WORK REQUEST -
In the records, find each line where "radicaux" occurs, and copy it.

Items listed in a dataset:

------------------------------------------------------------

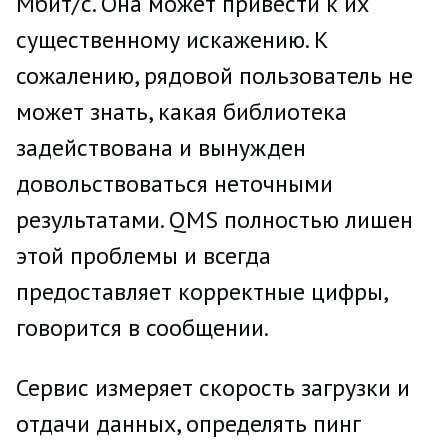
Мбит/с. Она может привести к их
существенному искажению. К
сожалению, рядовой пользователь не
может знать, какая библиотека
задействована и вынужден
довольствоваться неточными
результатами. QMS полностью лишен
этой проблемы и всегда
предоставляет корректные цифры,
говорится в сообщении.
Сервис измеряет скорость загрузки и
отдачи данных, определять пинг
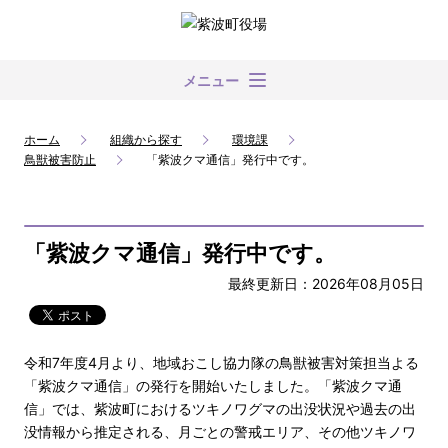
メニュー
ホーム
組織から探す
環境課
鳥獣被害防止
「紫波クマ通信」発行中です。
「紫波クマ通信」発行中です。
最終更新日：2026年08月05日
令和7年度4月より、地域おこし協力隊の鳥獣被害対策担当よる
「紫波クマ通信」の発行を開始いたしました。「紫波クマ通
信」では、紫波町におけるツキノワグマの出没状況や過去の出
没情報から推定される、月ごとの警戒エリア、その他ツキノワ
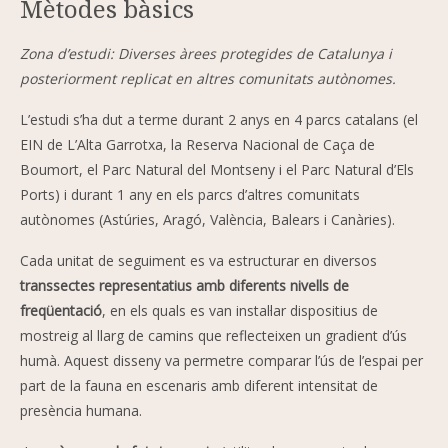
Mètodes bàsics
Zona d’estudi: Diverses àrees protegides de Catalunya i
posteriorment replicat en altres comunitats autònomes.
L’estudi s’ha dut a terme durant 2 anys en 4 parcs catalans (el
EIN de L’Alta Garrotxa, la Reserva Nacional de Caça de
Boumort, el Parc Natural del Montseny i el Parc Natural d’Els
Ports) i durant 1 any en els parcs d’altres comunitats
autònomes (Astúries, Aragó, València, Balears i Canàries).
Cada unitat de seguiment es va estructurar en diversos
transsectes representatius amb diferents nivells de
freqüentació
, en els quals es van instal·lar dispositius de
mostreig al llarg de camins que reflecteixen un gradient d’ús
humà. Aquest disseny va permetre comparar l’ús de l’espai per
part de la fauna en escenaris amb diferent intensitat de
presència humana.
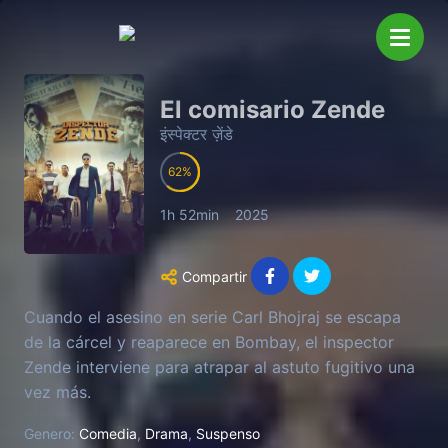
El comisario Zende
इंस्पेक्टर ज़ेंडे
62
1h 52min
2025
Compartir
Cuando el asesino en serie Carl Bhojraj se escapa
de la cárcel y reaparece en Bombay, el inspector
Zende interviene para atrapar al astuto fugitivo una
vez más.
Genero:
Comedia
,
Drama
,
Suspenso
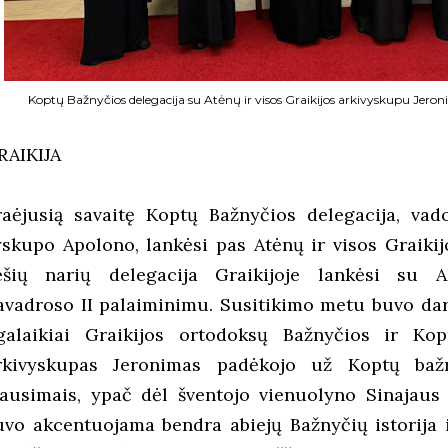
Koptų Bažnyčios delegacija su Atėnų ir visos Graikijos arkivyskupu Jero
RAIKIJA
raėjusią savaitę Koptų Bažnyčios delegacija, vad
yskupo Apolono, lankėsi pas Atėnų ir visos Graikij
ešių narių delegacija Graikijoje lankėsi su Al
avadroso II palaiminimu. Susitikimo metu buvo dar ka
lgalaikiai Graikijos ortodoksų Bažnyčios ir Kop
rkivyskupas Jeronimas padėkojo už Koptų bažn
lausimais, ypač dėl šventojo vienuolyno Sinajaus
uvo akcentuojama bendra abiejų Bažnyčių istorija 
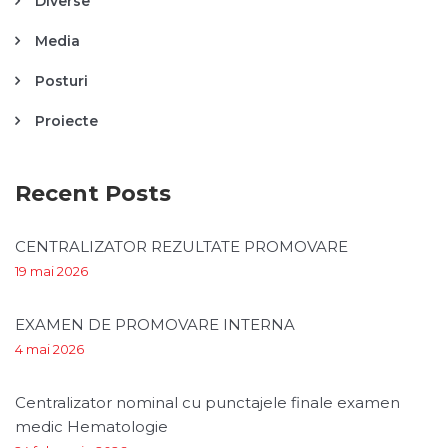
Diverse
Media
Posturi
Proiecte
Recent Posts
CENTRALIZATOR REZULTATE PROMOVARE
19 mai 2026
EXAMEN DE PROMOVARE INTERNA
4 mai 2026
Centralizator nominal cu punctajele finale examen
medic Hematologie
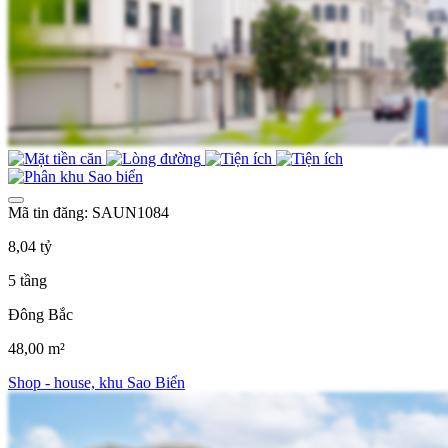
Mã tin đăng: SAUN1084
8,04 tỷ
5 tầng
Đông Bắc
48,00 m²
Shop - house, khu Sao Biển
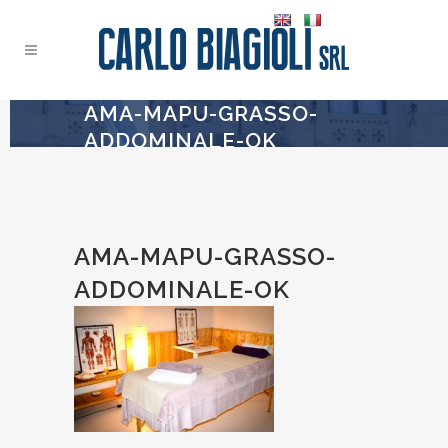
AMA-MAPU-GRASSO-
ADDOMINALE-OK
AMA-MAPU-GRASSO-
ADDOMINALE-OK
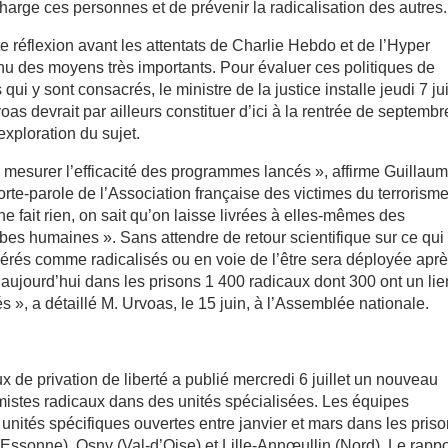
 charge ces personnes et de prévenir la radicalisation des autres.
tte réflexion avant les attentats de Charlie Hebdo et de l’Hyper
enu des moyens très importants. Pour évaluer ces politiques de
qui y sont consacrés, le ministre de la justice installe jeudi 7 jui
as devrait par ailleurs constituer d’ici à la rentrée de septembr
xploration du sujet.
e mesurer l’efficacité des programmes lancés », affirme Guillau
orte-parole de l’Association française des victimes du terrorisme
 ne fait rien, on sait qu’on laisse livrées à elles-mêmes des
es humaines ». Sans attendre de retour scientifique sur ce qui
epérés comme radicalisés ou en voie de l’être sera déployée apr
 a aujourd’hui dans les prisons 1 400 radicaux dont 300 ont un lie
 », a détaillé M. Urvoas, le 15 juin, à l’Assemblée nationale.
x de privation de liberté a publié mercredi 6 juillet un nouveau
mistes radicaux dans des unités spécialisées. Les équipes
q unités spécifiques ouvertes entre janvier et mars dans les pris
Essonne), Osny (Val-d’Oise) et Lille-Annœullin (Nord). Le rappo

------------------------------------------------------------

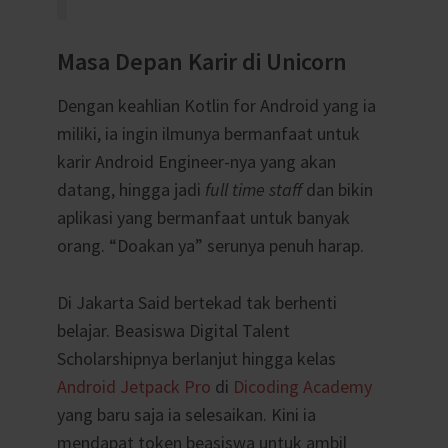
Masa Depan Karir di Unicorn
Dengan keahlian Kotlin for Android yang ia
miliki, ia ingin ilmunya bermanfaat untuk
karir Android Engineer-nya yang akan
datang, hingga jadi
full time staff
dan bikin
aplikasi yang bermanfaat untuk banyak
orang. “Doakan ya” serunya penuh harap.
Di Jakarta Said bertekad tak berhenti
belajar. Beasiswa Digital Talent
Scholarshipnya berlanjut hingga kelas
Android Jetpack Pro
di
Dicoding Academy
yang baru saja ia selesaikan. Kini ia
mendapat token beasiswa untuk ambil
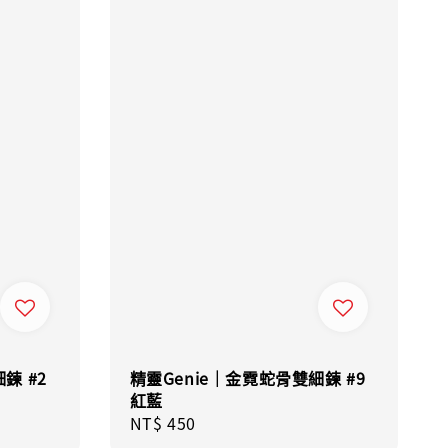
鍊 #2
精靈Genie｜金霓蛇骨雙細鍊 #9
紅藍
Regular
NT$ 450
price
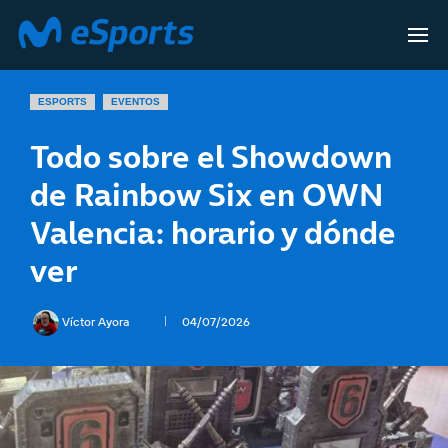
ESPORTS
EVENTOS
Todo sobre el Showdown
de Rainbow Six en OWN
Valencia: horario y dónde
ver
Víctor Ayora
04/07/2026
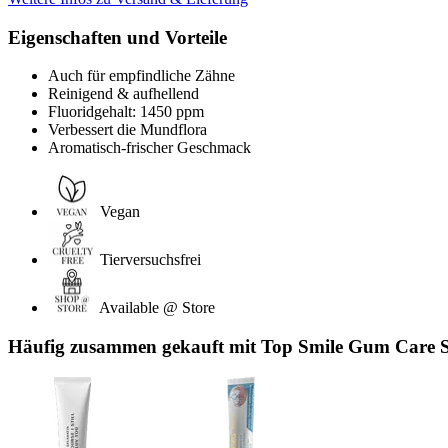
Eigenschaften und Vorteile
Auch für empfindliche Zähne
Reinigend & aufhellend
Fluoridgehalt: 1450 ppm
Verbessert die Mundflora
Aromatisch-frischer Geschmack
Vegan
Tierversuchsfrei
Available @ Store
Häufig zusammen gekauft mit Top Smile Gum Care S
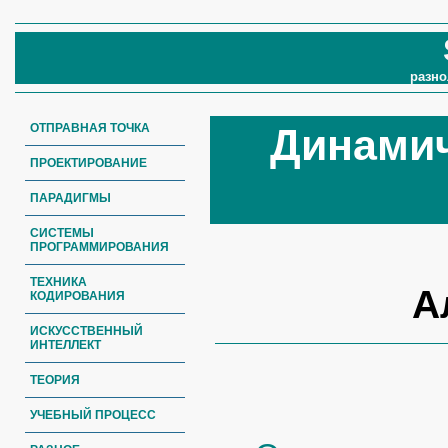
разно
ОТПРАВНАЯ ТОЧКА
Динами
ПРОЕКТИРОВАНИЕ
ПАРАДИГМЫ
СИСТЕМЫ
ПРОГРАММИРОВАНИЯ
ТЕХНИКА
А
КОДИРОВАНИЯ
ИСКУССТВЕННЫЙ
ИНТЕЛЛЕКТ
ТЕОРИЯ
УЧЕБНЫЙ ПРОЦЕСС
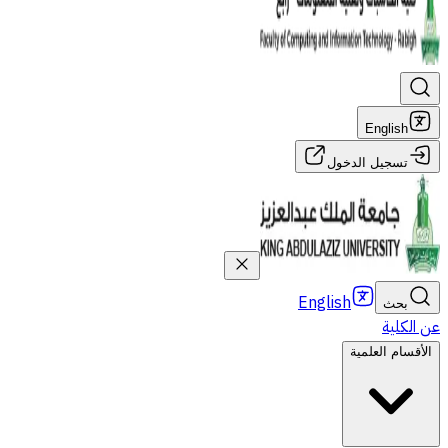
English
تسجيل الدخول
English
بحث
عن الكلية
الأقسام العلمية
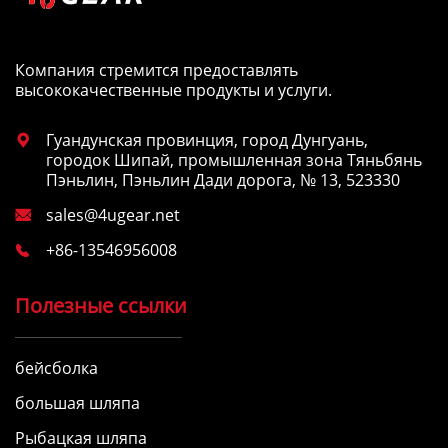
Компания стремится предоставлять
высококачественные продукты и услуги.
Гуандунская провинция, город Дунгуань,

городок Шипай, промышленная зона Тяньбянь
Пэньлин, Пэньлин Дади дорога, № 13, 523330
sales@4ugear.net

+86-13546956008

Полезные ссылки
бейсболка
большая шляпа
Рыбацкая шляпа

------------------------------------------------------------

TASK RESPONSE -
 a aujourd’hui dans les prisons 1 400 radicaux dont 300 ont un lie
mistes radicaux dans des unités spécialisées. Les équipes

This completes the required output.